# Not sure what to add to my 72 gallon



## berniekooi (Jan 26, 2009)

I've had this tank up for about a year now, but every 3 months (or less) I feel the urge to rearrange everything in there because I am not too happy with the way it looks. Therefore, I figured I would try to get some input from you more experienced aquascapers and hopefully I won't have to rearrange my tank as often any more.

It's a 72 gallon bowfront
2 54w T5HO 6700k bulbs
Co2 injected (but still somewhat new to Co2 so I keep the bbm fairly low because of fear of a pH drop, read that somewhere, and also because the Red Sea Reactor 500 doesn't do a great job at dissolving all of the Co2 and I dont really want the burps all the time)
6 gallons of AquariumPlant.com's own substrate (seems to be helping out quite a bit)

Now its time for the plants that I believe are in my tank8-[ from left to right
-Rotala Indica _(I believe)_
-1 small anubia nana
-1 anubia barteri
-some Hygrophilia Difformis "Water Wisteria"
-_Not sure what the one infront and to the right of the rocks is_
-Cryptocoryne wendtii (right foreground)
-_Not sure what the taller long leaved plant is in the middle_ - Hygrophila Angustifolia - problem solved
-Ludwigia Repens _(I believe)_
-Bacopa Carolina

When I bought these plants, I really didn't do much research just went to the LFS and told them what I had and what I would like. I did not write down what they were because...no good reason. Therefore I have a few questionable plants in my aquarium so if you might know what they are please let me know.
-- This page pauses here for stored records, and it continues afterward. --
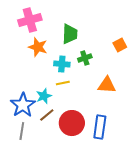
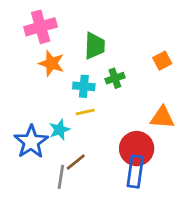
orange triangle: (107, 85) -> (162, 117), moved
brown line: (47, 115) -> (76, 162), moved
red circle: (72, 123) -> (137, 149), moved
gray line: (22, 131) -> (61, 177), moved

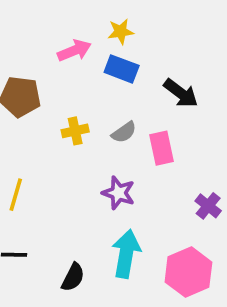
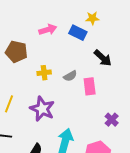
yellow star: (121, 32) -> (92, 18), moved
blue rectangle: (122, 69) -> (78, 33), moved
purple star: (119, 193) -> (42, 109), moved, size x1.4

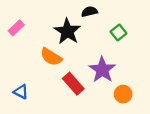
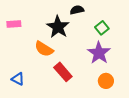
pink rectangle: (16, 28) -> (14, 24), turned 40
purple star: (102, 70) -> (99, 53), moved

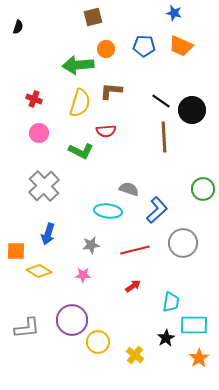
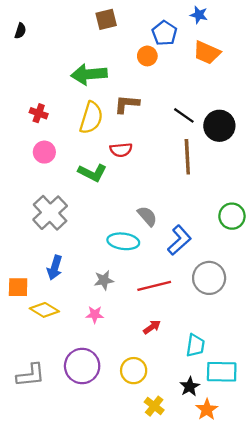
blue pentagon: (144, 46) -> (164, 33), moved, turned 30
orange circle: (106, 49) -> (147, 56), moved
gray semicircle: (129, 189) -> (147, 216), turned 30
yellow circle: (98, 342) -> (134, 371), moved
orange star: (199, 358) -> (207, 409), moved

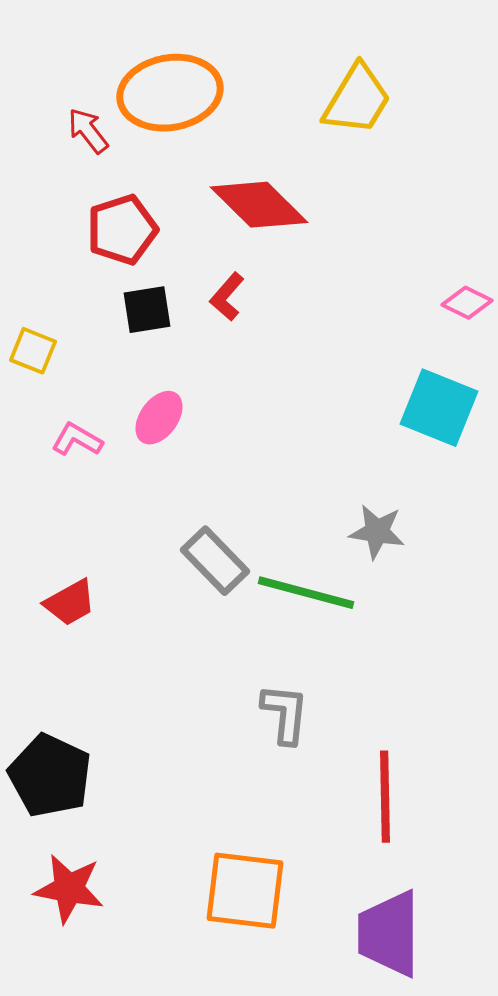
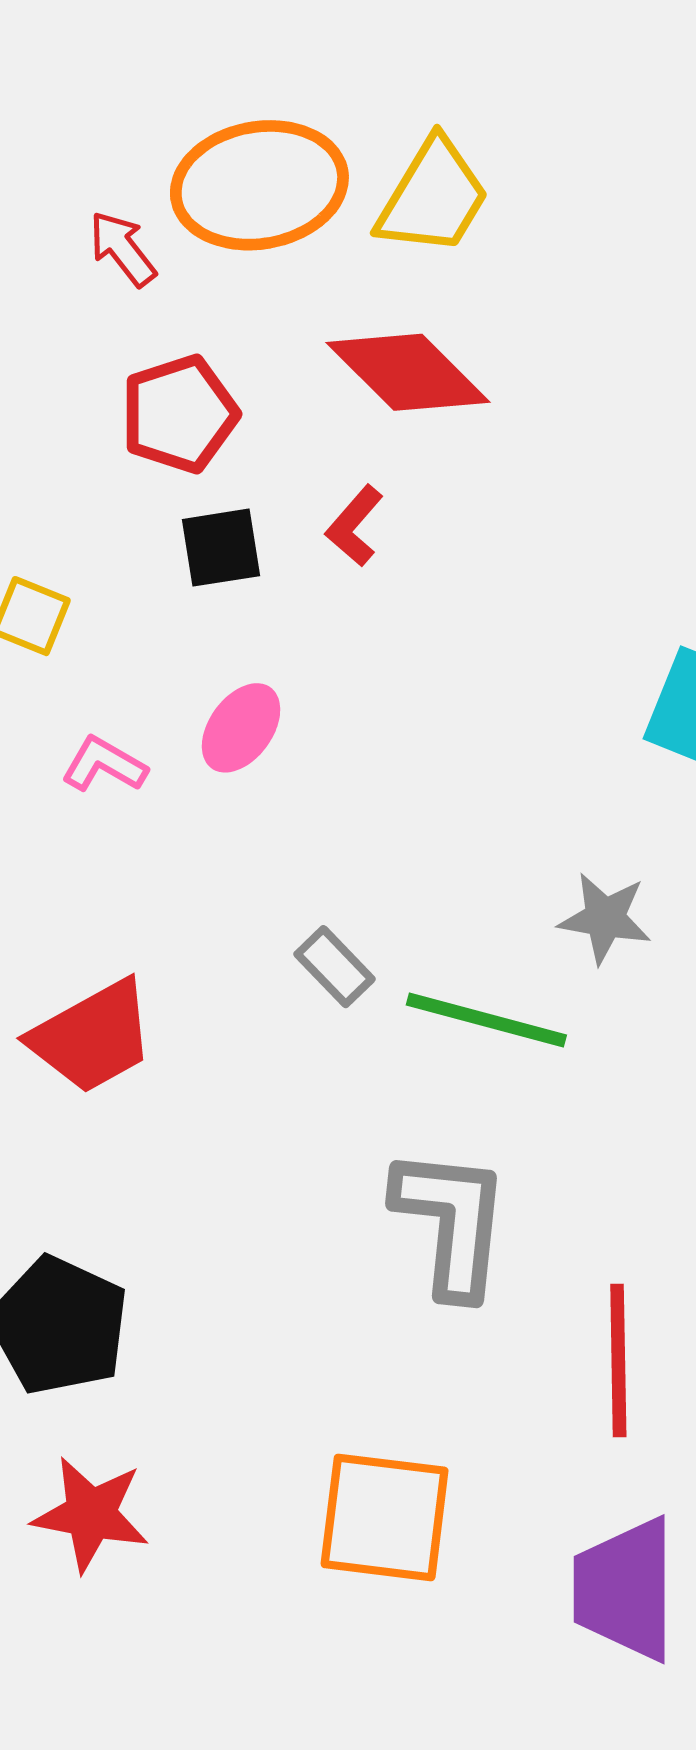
yellow trapezoid: (357, 100) -> (433, 197), moved
gray rectangle: (215, 561) -> (335, 967), size x0.7
red trapezoid: (70, 603) -> (92, 1037), size x1.5
gray L-shape: (285, 714) -> (451, 1222), size x1.5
But again any help, input would be greatly appreciated. I am looking to get some more manzanita here soon and still waiting for some plants to arrive from a RAOK.

Bernie


----------



## Knotty Bitz (Mar 11, 2009)

Try to add in another layer of plants. It looks like you have plants in the background and foreground, but none in the middle. Adding in some more midground plants will make the aquarium look like it has more depth. It's looking good so far though. Good luck!


----------



## vangel34 (Sep 17, 2009)

Can't wait to see it after you've added the new DW. I agree, you need more midground and foreground plants. Keep us updated!


----------



## berniekooi (Jan 26, 2009)

Just found out from someone on another forum that the tall narrow leaf plant is hygrophila angustifolia...one less to identify haha.


----------



## berniekooi (Jan 26, 2009)

Well I got a big piece of driftwood for free...I helped out someone with their light fixture (had to re-wire it and put in a new ballast) so they gave me that as a thank you. But I will be finishing the basement sooner or later here so I am going to wait to put in the driftwood because the aquarium is headed to the basement. Taking everything out and bringing it downstairs is not going to be fun. I'll post some pictures here soon because I received some new plants from a RAOK.


----------



## berniekooi (Jan 26, 2009)

Well I got all my plants in and driftwood in place and now I am just waiting for everything to fill in.

Front View









Right Side View









Let me know what you guys think! Perhaps any suggestions on placement or anything would be greatly appreciated.


----------



## bratyboy2 (Feb 5, 2008)

hi!
welcome to APC glad you stopped by.

i like that piece of drift wood. what i would suggest is have some structure to the tank.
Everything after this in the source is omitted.